More than 100 thousand pensioners will lose winter assistance: who will be affected by cuts.
According to The Sun: More than 100,000 pensioners may lose their winter fuel payments next year, warned a former pensions minister.
The rise in state pensions and other payments that will occur next April will mean that more than 100,000 people will be unable to receive winter assistance, noted Sir Steve Webb.
GettyAccording to current rules, pensioners can receive a winter fuel payment of up to £300 if their annual income does not exceed £35,000.
However, in June, pensions minister Torsten Bell confirmed that the government has no plans to increase the threshold of £35,000 this year.
As a result, more than 100,000 pensioners who received winter payments this year may find their income exceeds the specified threshold, leading to a loss of financial assistance.
The number of those losing such assistance is expected to rise throughout this parliament and may reach half a million by 2029.
This situation will be disappointing news for millions of pensioners who were deprived of winter payments last year but were eligible for them this year.
Steve Webb, a partner at LCP, described this data as 'roller coasters', making it difficult for people to plan their finances for retirement.
He noted: 'Given that the increases linked to inflation are merely trying to maintain people's living standards, it is hard to say that they are making people 'better off' and thus less deserving of winter payments.'
He also added that, since the threshold is likely to remain unchanged in the coming years, this will lead to a gradual exclusion of an increasing number of people from receiving assistance.

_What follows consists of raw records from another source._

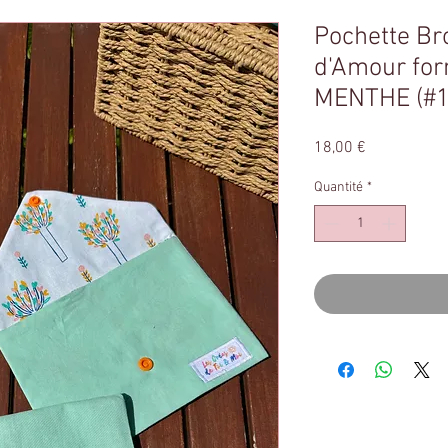
Pochette B
d'Amour for
MENTHE (#1
Prix
18,00 €
Quantité
*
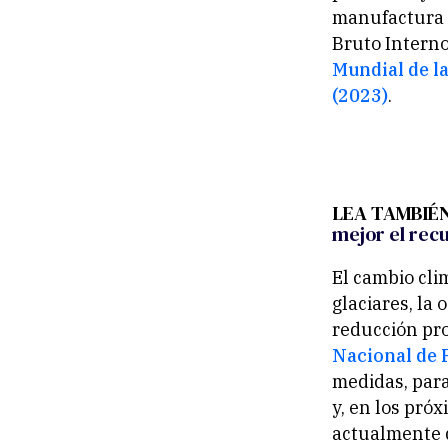
manufactura 
Bruto Interno
Mundial de l
(2023)
.
LEA TAMBIÉ
mejor el rec
El cambio cli
glaciares, la
reducción pro
Nacional de 
medidas, para
y, en los pró
actualmente 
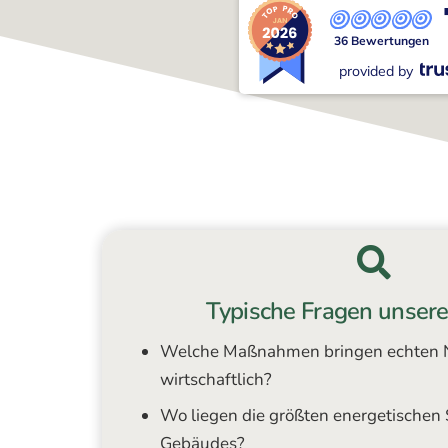
36 Bewertungen
provided by
Typische Fragen unser
Welche Maßnahmen bringen echten N
wirtschaftlich?
Wo liegen die größten energetischen
Gebäudes?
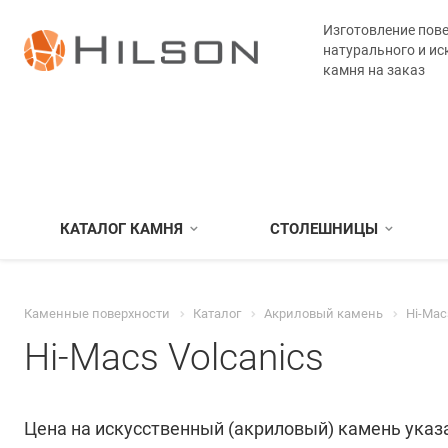
Изготовление пове
натурального и ис
камня на заказ
КАТАЛОГ КАМНЯ
СТОЛЕШНИЦЫ
Каменные поверхности
Каталог
Акриловый камень
Hi-Mac
Hi-Macs Volcanics
Цена на искусственный (акриловый) камень указа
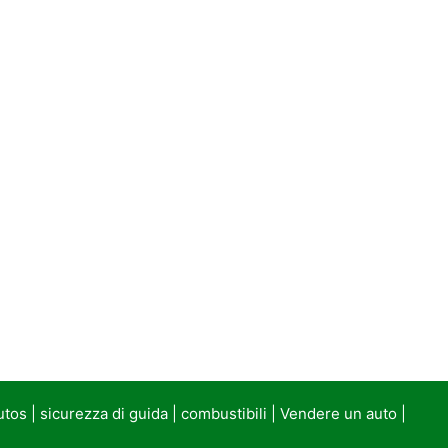
utos
|
sicurezza di guida
|
combustibili
|
Vendere un auto
|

Last year, The Sun launched the Winter Fuel SOS campaign to support thousands of pensioners facing difficulties due to rising energy costs.

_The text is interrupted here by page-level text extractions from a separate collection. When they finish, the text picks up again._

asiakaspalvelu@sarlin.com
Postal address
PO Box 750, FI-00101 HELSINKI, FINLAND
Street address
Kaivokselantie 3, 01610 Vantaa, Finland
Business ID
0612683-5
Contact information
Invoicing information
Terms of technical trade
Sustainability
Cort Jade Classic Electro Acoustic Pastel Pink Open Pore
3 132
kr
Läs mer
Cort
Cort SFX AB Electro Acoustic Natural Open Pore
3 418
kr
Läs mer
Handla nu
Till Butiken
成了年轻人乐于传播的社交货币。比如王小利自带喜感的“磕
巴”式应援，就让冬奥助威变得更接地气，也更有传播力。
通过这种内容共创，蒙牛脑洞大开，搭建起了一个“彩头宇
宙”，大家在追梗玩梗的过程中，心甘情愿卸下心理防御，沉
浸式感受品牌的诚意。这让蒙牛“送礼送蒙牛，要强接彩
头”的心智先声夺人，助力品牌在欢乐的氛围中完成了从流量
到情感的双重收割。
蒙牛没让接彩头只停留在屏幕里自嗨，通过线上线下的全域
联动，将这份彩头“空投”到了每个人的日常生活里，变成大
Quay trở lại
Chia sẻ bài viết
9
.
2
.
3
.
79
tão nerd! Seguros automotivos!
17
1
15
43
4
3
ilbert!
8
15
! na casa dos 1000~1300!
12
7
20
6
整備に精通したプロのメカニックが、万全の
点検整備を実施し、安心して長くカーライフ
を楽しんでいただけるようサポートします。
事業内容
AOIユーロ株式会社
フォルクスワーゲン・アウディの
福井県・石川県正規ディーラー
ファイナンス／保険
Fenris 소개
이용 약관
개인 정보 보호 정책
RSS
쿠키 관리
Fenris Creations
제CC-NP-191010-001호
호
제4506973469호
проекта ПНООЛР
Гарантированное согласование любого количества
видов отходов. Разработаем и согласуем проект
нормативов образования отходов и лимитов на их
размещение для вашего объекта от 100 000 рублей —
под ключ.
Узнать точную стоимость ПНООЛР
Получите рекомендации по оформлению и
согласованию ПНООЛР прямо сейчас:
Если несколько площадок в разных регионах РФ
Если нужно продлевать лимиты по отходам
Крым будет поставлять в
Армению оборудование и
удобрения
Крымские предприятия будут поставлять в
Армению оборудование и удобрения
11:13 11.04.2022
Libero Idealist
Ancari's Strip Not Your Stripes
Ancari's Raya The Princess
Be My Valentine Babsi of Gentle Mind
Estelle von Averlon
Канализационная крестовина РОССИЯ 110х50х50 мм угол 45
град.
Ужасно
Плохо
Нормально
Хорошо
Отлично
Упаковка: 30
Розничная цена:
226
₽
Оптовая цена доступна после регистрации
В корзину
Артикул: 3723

How does the winter fuel payment work?
The winter fuel payment is a one-time assistance provided to pensioners to cover energy costs during the cold months.
These payments can be up to £300, depending on the recipient's date of birth.

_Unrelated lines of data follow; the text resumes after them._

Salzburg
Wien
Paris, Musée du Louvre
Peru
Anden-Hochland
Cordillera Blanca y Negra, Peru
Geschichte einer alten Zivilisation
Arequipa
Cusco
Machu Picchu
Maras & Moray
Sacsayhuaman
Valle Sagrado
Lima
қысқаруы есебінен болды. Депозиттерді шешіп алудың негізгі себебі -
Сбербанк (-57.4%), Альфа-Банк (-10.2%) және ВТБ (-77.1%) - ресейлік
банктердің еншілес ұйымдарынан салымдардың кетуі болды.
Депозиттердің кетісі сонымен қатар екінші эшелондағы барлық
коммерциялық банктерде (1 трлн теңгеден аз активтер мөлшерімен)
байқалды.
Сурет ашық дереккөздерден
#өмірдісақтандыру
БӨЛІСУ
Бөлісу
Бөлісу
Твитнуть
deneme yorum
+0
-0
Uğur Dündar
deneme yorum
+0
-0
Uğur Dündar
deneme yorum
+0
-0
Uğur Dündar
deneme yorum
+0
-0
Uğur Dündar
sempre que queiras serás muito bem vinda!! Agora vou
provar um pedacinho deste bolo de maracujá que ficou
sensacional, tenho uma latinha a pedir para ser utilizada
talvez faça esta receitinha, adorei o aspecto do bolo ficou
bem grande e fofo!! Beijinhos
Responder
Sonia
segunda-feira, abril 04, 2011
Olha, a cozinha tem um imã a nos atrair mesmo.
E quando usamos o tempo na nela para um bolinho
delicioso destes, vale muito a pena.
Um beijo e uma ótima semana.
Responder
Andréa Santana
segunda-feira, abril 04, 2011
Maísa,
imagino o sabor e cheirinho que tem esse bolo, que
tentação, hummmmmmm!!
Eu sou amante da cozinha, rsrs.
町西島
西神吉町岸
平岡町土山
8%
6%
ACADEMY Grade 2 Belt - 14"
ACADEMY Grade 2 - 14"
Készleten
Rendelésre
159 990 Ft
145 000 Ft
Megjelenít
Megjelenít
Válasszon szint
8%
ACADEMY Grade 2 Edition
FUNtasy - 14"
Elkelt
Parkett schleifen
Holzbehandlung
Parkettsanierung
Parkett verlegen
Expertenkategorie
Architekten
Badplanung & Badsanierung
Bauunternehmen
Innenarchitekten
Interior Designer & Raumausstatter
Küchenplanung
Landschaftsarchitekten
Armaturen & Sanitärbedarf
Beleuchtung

Pensioners born between September 22, 1945, and September 21, 1959, will receive a payment of £200, while those born before September 22, 1945, will receive £300.
Most eligible individuals will receive their payments automatically.
However, if your annual income exceeds £35,000, HM Revenue and Customs will reclaim this payment.
If you are eligible for the payment, you will receive a letter in October or November with information about the amount of assistance.
How will this affect pensioners?
For example, a pensioner with an income of £33,600 may lose their winter payment next year due to pension increases related to inflation.
If they are eligible for the full new state pension, they will receive £11,973 this year.
With the state pension expected to rise by 4.7%, their payment next year will be £12,535, which is £562 more.
Additionally, if they have a corporate pension of £21,627 this year, which will increase by 4% according to inflation, then next year it will be £22,492.
Thus, the total income from both pensions will increase by £1,427, raising their annual income to £35,027.
As a result, they will find themselves only £27 above the winter payment threshold, which could lead to a loss of up to £300 a year.
How to avoid this?
Before taking any actions, it is advisable to seek advice. Citizens Advice can help you check if you are receiving the correct social payments.
If you are over 55, you are entitled to a free consultation to discuss your retirement plans with Pension Wise.
One way to avoid this situation is to reduce the amount you withdraw from your private pension.
This means you should withdraw money from your pension through a process known as 'drawing down'.
This approach means that you withdraw part of your pension savings each year, leaving the rest invested.
You may want to limit the amount you take from your private pension to ensure your total income does not exceed the winter payment threshold.
However, before making such decisions, consult a financial advisor to ensure you have enough funds to cover all expenses.
Given the rising prices of food, fuel, and energy this year, you will need more money to buy the same amount of goods.
You can also reduce your income from other sources.
For example, if you receive a state pension but work part-time, consider reducing the number of hours you work.
Again, it is important to think about whether you can cover all your expenses before making such a decision.